TO DO
From the first line to the last, retype the records exactly and skip the pictures.

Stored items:
§

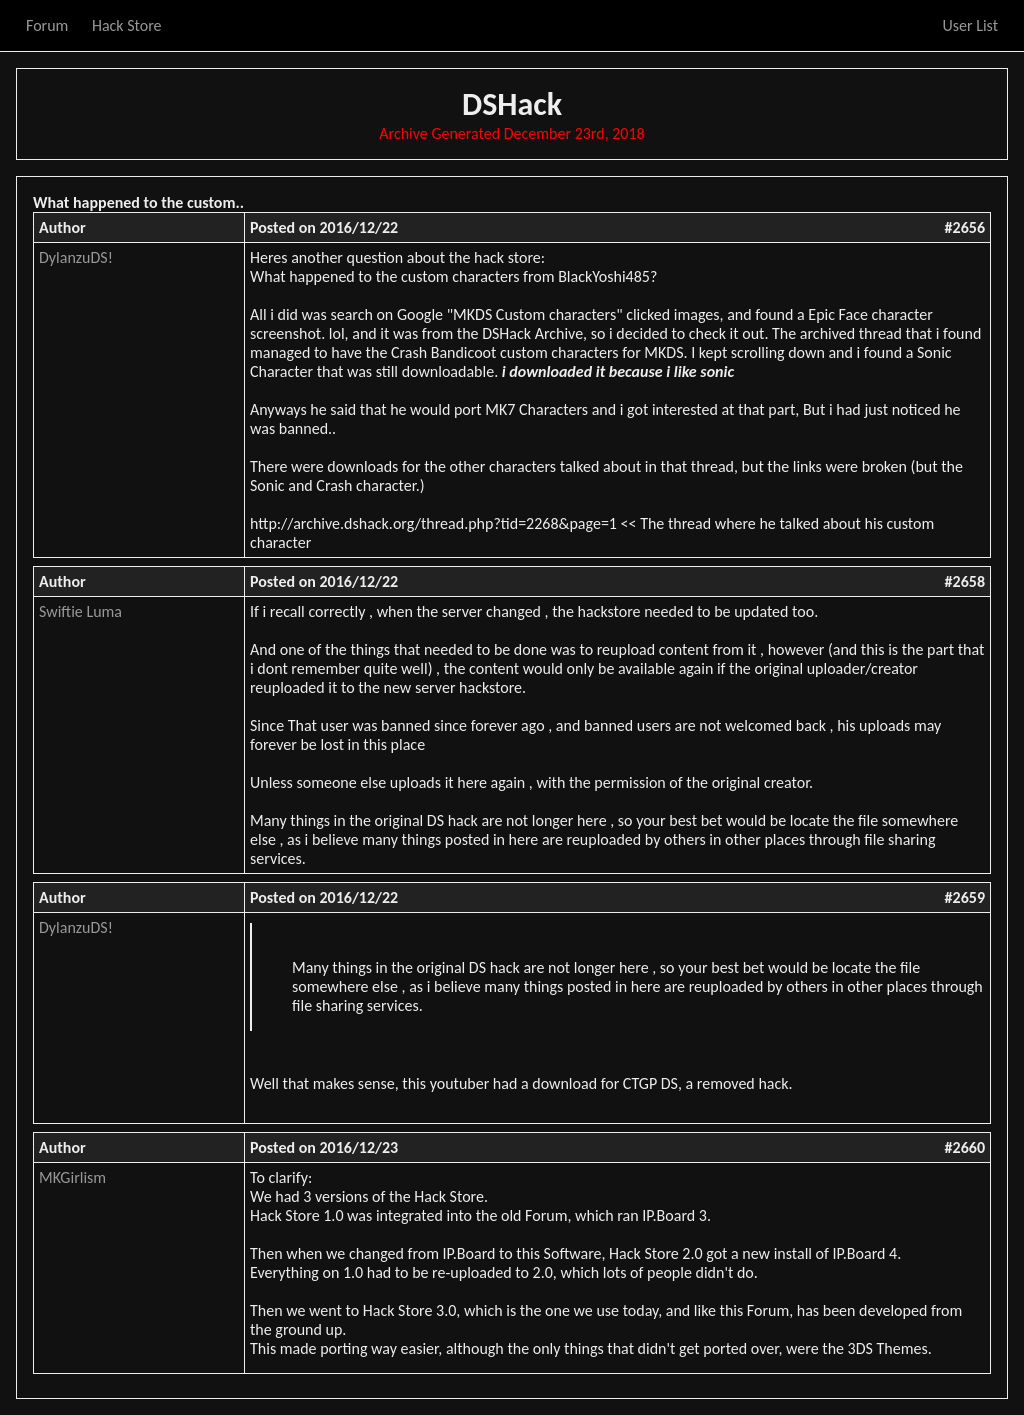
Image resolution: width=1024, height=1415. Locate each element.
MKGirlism (72, 1177)
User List (970, 25)
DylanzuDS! (76, 257)
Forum (47, 25)
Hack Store (127, 25)
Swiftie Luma (80, 611)
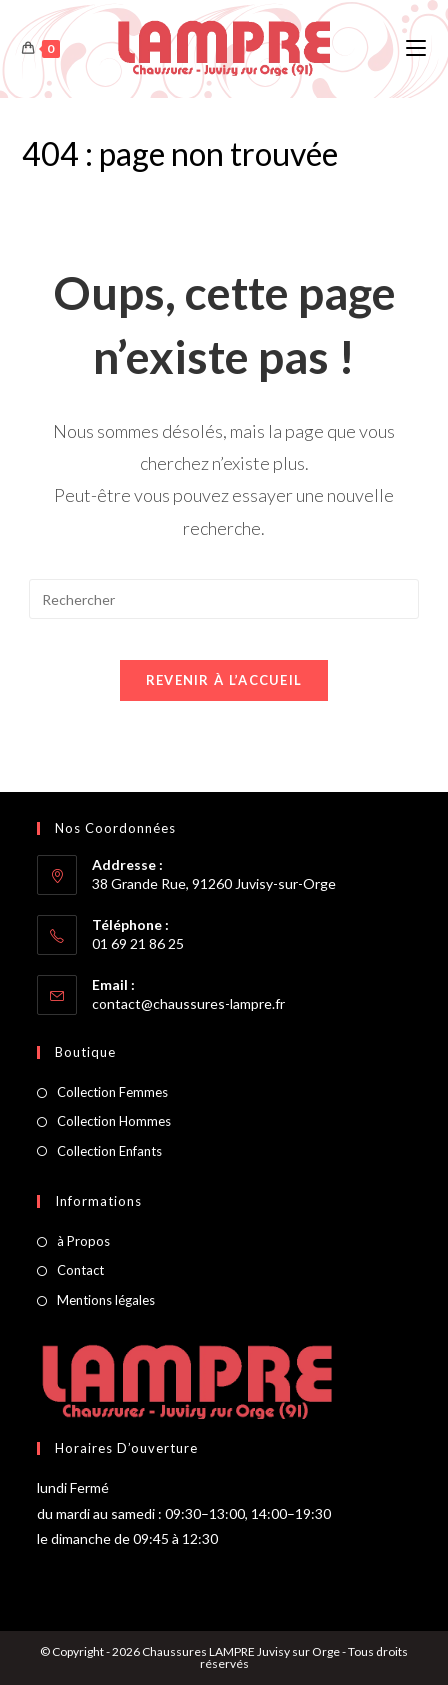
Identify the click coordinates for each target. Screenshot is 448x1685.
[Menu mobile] (416, 48)
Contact (80, 1270)
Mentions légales (106, 1300)
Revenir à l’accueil (224, 680)
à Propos (83, 1241)
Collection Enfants (109, 1151)
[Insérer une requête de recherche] (224, 599)
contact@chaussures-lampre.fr (188, 1003)
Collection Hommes (114, 1121)
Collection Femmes (112, 1092)
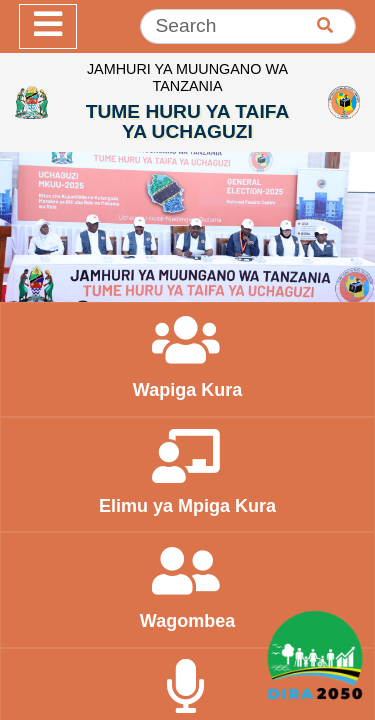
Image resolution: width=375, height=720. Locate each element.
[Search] (248, 26)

§

TASK RESULT
Image resolution: width=1024, height=1415. Locate each element.
MKGirlism (72, 1177)
User List (970, 25)
DylanzuDS! (76, 257)
Forum (47, 25)
Hack Store (127, 25)
Swiftie Luma (80, 611)
Identify the click coordinates for each target. Screenshot is 448x1685.
[Menu mobile] (416, 48)
Contact (80, 1270)
Mentions légales (106, 1300)
Revenir à l’accueil (224, 680)
à Propos (83, 1241)
Collection Enfants (109, 1151)
[Insérer une requête de recherche] (224, 599)
contact@chaussures-lampre.fr (188, 1003)
Collection Hommes (114, 1121)
Collection Femmes (112, 1092)
Image resolution: width=375, height=720. Locate each element.
[Search] (248, 26)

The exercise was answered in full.